Directions: Please transcribe every record below exactly, leaving out the pictures.

Task data:
● ● ●
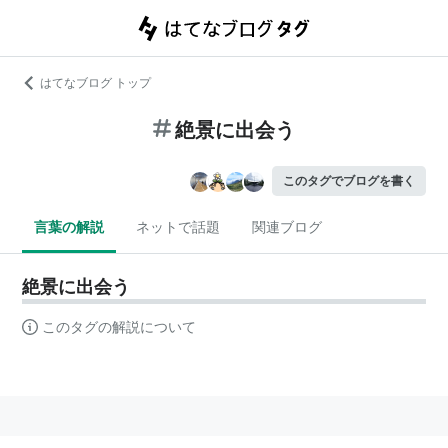
はてなブログ トップ
絶景に出会う
このタグでブログを書く
言葉の解説
ネットで話題
関連ブログ
絶景に出会う
このタグの解説について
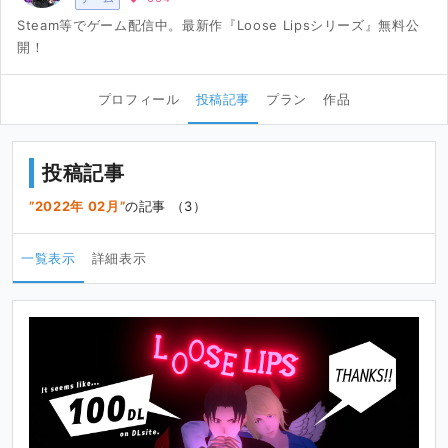
Steam等でゲーム配信中。最新作『Loose Lipsシリーズ』無料公
開！
プロフィール
投稿記事
プラン
作品
投稿記事
2022年 02月
の記事 （3）
一覧表示
詳細表示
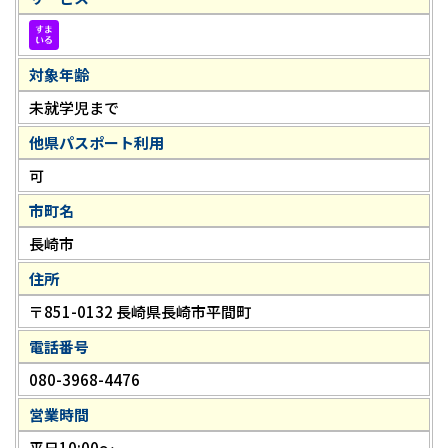
対象年齢
未就学児まで
他県パスポート利用
可
市町名
長崎市
住所
〒851-0132 長崎県長崎市平間町
電話番号
080-3968-4476
営業時間
平日10:00～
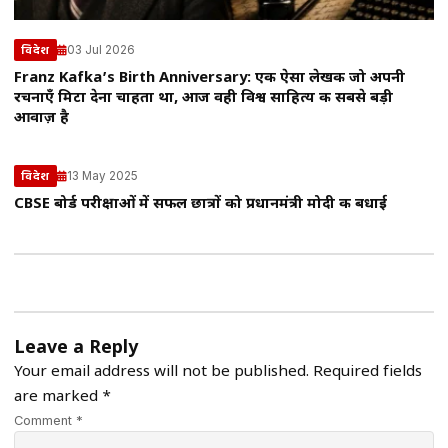
03 Jul 2026
विदेश
Franz Kafka’s Birth Anniversary: एक ऐसा लेखक जो अपनी
रचनाएँ मिटा देना चाहता था, आज वही विश्व साहित्य की सबसे बड़ी
आवाज़ है
13 May 2025
विदेश
CBSE बोर्ड परीक्षाओं में सफल छात्रों को प्रधानमंत्री मोदी की बधाई
Leave a Reply
Your email address will not be published.
Required fields
are marked
*
Comment *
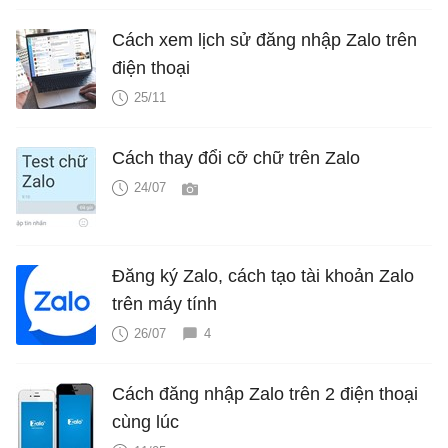
Cách xem lịch sử đăng nhập Zalo trên
điện thoại
25/11
Cách thay đổi cỡ chữ trên Zalo
24/07
Đăng ký Zalo, cách tạo tài khoản Zalo
trên máy tính
26/07
4
Cách đăng nhập Zalo trên 2 điện thoại
cùng lúc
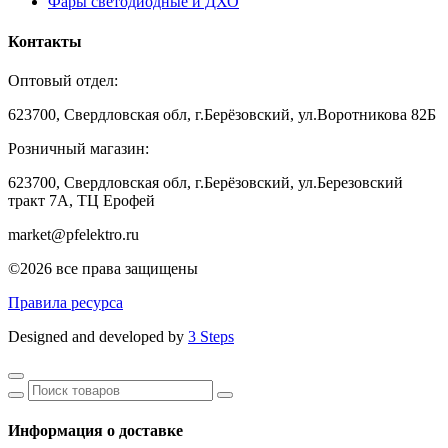
Фары светодиодные и ДХО
Контакты
Оптовый отдел:
623700, Свердловская обл, г.Берёзовский, ул.Воротникова 82Б
Розничный магазин:
623700, Свердловская обл, г.Берёзовский,
ул.Березовский
тракт 7А, ТЦ Ерофей
market@pfelektro.ru
©2026 все права защищены
Правила ресурса
Designed and developed by
3 Steps
Информация о доставке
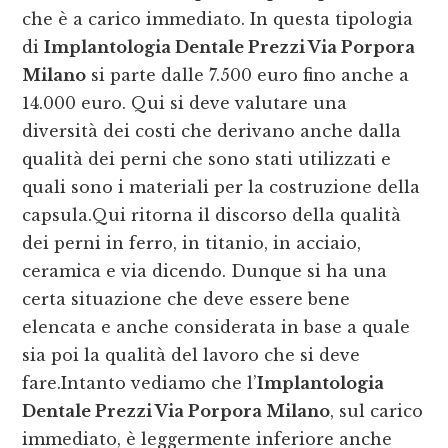
che è a carico immediato. In questa tipologia
di
Implantologia Dentale Prezzi Via Porpora
Milano
si parte dalle 7.500 euro fino anche a
14.000 euro. Qui si deve valutare una
diversità dei costi che derivano anche dalla
qualità dei perni che sono stati utilizzati e
quali sono i materiali per la costruzione della
capsula.Qui ritorna il discorso della qualità
dei perni in ferro, in titanio, in acciaio,
ceramica e via dicendo. Dunque si ha una
certa situazione che deve essere bene
elencata e anche considerata in base a quale
sia poi la qualità del lavoro che si deve
fare.Intanto vediamo che l’
Implantologia
Dentale Prezzi Via Porpora Milano
, sul carico
immediato, è leggermente inferiore anche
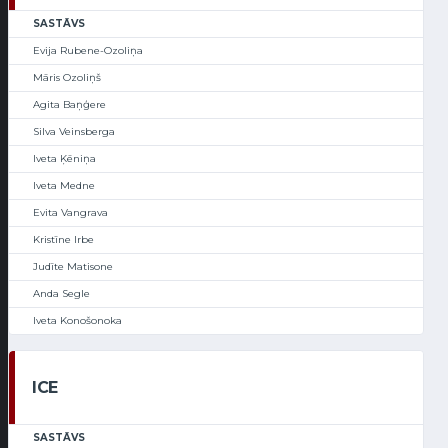
SASTĀVS
Evija Rubene-Ozoliņa
Māris Ozoliņš
Agita Baņģere
Silva Veinsberga
Iveta Ķēniņa
Iveta Medne
Evita Vangrava
Kristīne Irbe
Judīte Matisone
Anda Segle
Iveta Konošonoka
ICE
SASTĀVS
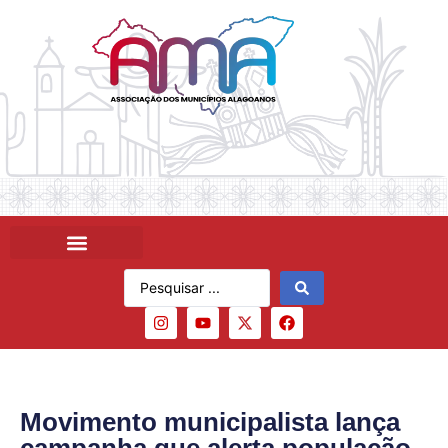
Movimento municipalista lança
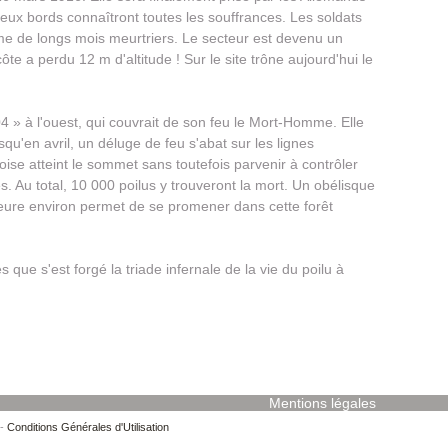
eux bords connaîtront toutes les souffrances. Les soldats
rme de longs mois meurtriers. Le secteur est devenu un
ôte a perdu 12 m d'altitude ! Sur le site trône aujourd'hui le
4 » à l'ouest, qui couvrait de son feu le Mort-Homme. Elle
squ'en avril, un déluge de feu s'abat sur les lignes
oise atteint le sommet sans toutefois parvenir à contrôler
s. Au total, 10 000 poilus y trouveront la mort. Un obélisque
heure environ permet de se promener dans cette forêt
 que s'est forgé la triade infernale de la vie du poilu à
Mentions légales
-
Conditions Générales d'Utilisation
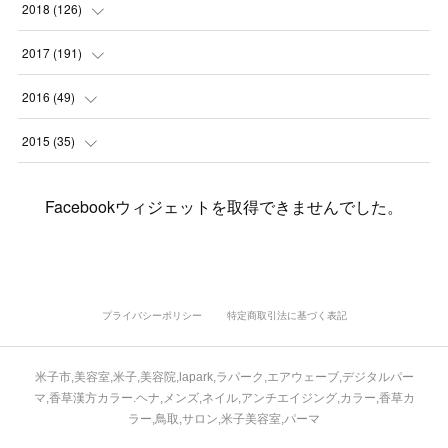
(
1
)
(
5
)
(
9
)
(
1
)
2018
(
126
)
(
3
)
(
4
)
(
3
)
(
3
)
(
7
)
(
2
)
(
6
)
2017
(
191
)
(
5
)
(
6
)
(
1
)
(
3
)
(
4
)
(
6
)
(
12
)
(
12
)
2016
(
49
)
(
1
)
(
3
)
(
6
)
(
2
)
(
3
)
(
7
)
(
7
)
(
11
)
(
2
)
2015
(
35
)
(
5
)
(
8
)
(
3
)
(
1
)
(
6
)
(
4
)
(
12
)
(
16
)
(
3
)
(
8
)
Facebookウィジェットを取得できませんでした。
(
8
)
(
6
)
(
3
)
(
3
)
(
6
)
(
15
)
(
18
)
(
8
)
(
5
)
(
5
)
(
5
)
(
9
)
(
4
)
(
6
)
(
5
)
(
10
)
(
25
)
(
4
)
(
7
)
(
5
)
(
9
)
(
1
)
(
2
)
(
6
)
(
5
)
(
23
)
(
8
)
(
5
)
プライバシーポリシー
特定商取引法に基づく表記
(
9
)
(
1
)
(
9
)
(
10
)
(
8
)
(
23
)
(
3
)
(
3
)
米子市,美容室,米子,美容院,lapark,ラパーク,エアウェーブ,デジタルパー
(
1
)
(
13
)
(
4
)
(
20
)
(
3
)
(
2
)
マ,香草漢方カラー.ヘナ,メンズ,ネイル,アンチエイジング,カラー,香草カ
ラー,鳥取,サロン,米子美容室,パーマ
(
3
)
(
6
)
(
9
)
(
11
)
(
5
)
(
5
)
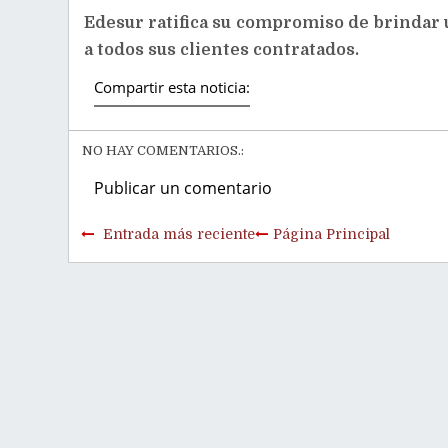
Edesur ratifica su compromiso de brindar u
a todos sus clientes contratados.
Compartir esta noticia:
NO HAY COMENTARIOS.:
Publicar un comentario
Entrada más reciente
Página Principal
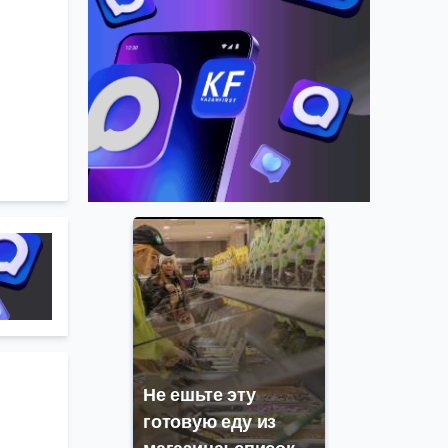
Не ешьте эту
готовую еду из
● ● ●
Output for this task:
はてなブログ トップ
絶景に出会う
このタグでブログを書く
言葉の解説
ネットで話題
関連ブログ
絶景に出会う
このタグの解説について
Steam等でゲーム配信中。最新作『Loose Lipsシリーズ』無料公
開！
プロフィール
投稿記事
プラン
作品
投稿記事
2022年 02月
の記事 （3）
一覧表示
詳細表示
対象年齢
未就学児まで
他県パスポート利用
可
市町名
長崎市
住所
〒851-0132 長崎県長崎市平間町
電話番号
080-3968-4476
営業時間
平日10:00～
03 Jul 2026
विदेश
Franz Kafka’s Birth Anniversary: एक ऐसा लेखक जो अपनी
रचनाएँ मिटा देना चाहता था, आज वही विश्व साहित्य की सबसे बड़ी
आवाज़ है
13 May 2025
विदेश
CBSE बोर्ड परीक्षाओं में सफल छात्रों को प्रधानमंत्री मोदी की बधाई
Leave a Reply
Your email address will not be published.
Required fields
are marked
*
Comment *
Cách xem lịch sử đăng nhập Zalo trên
điện thoại
25/11
Cách thay đổi cỡ chữ trên Zalo
24/07
Đăng ký Zalo, cách tạo tài khoản Zalo
trên máy tính
26/07
4
Cách đăng nhập Zalo trên 2 điện thoại
cùng lúc
Фары светодиодные и ДХО
Контакты
Оптовый отдел:
623700, Свердловская обл, г.Берёзовский, ул.Воротникова 82Б
Розничный магазин:
623700, Свердловская обл, г.Берёзовский,
ул.Березовский
тракт 7А, ТЦ Ерофей
market@pfelektro.ru
©2026 все права защищены
Правила ресурса
Designed and developed by
3 Steps
Информация о доставке
che è a carico immediato. In questa tipologia
di
Implantologia Dentale Prezzi Via Porpora
Milano
si parte dalle 7.500 euro fino anche a
14.000 euro. Qui si deve valutare una
diversità dei costi che derivano anche dalla
qualità dei perni che sono stati utilizzati e
quali sono i materiali per la costruzione della
capsula.Qui ritorna il discorso della qualità
dei perni in ferro, in titanio, in acciaio,
ceramica e via dicendo. Dunque si ha una
certa situazione che deve essere bene
elencata e anche considerata in base a quale
sia poi la qualità del lavoro che si deve
fare.Intanto vediamo che l’
Implantologia
Dentale Prezzi Via Porpora Milano
, sul carico
immediato, è leggermente inferiore anche
SASTĀVS
Evija Rubene-Ozoliņa
Māris Ozoliņš
Agita Baņģere
Silva Veinsberga
Iveta Ķēniņa
Iveta Medne
Evita Vangrava
Kristīne Irbe
Judīte Matisone
Anda Segle
Iveta Konošonoka
ICE
SASTĀVS
Movimento municipalista lança
eux bords connaîtront toutes les souffrances. Les soldats
rme de longs mois meurtriers. Le secteur est devenu un
ôte a perdu 12 m d'altitude ! Sur le site trône aujourd'hui le
4 » à l'ouest, qui couvrait de son feu le Mort-Homme. Elle
squ'en avril, un déluge de feu s'abat sur les lignes
oise atteint le sommet sans toutefois parvenir à contrôler
s. Au total, 10 000 poilus y trouveront la mort. Un obélisque
heure environ permet de se promener dans cette forêt
 que s'est forgé la triade infernale de la vie du poilu à
Mentions légales
-
Conditions Générales d'Utilisation
(
1
)
(
5
)
(
9
)
(
1
)
2018
(
126
)
(
3
)
(
4
)
(
3
)
(
3
)
(
7
)
(
2
)
(
6
)
2017
(
191
)
(
5
)
(
6
)
(
1
)
(
3
)
(
4
)
(
6
)
(
12
)
(
12
)
2016
(
49
)
(
1
)
(
3
)
(
6
)
(
2
)
(
3
)
(
7
)
(
7
)
(
11
)
(
2
)
2015
(
35
)
(
5
)
(
8
)
(
3
)
(
1
)
(
6
)
(
4
)
(
12
)
(
16
)
(
3
)
(
8
)
Facebookウィジェットを取得できませんでした。
(
8
)
(
6
)
(
3
)
(
3
)
(
6
)
(
15
)
(
18
)
(
8
)
(
5
)
(
5
)
(
5
)
(
9
)
(
4
)
(
6
)
(
5
)
(
10
)
(
25
)
(
4
)
(
7
)
(
5
)
(
9
)
(
1
)
(
2
)
(
6
)
(
5
)
(
23
)
(
8
)
(
5
)
プライバシーポリシー
特定商取引法に基づく表記
(
9
)
(
1
)
(
9
)
(
10
)
(
8
)
(
23
)
(
3
)
(
3
)
米子市,美容室,米子,美容院,lapark,ラパーク,エアウェーブ,デジタルパー
(
1
)
(
13
)
(
4
)
(
20
)
(
3
)
(
2
)
マ,香草漢方カラー.ヘナ,メンズ,ネイル,アンチエイジング,カラー,香草カ
ラー,鳥取,サロン,米子美容室,パーマ
(
3
)
(
6
)
(
9
)
(
11
)
(
5
)
(
5
)
Edesur ratifica su compromiso de brindar u
a todos sus clientes contratados.
Compartir esta noticia:
NO HAY COMENTARIOS.:
Publicar un comentario
Entrada más reciente
Página Principal
Не ешьте эту
готовую еду из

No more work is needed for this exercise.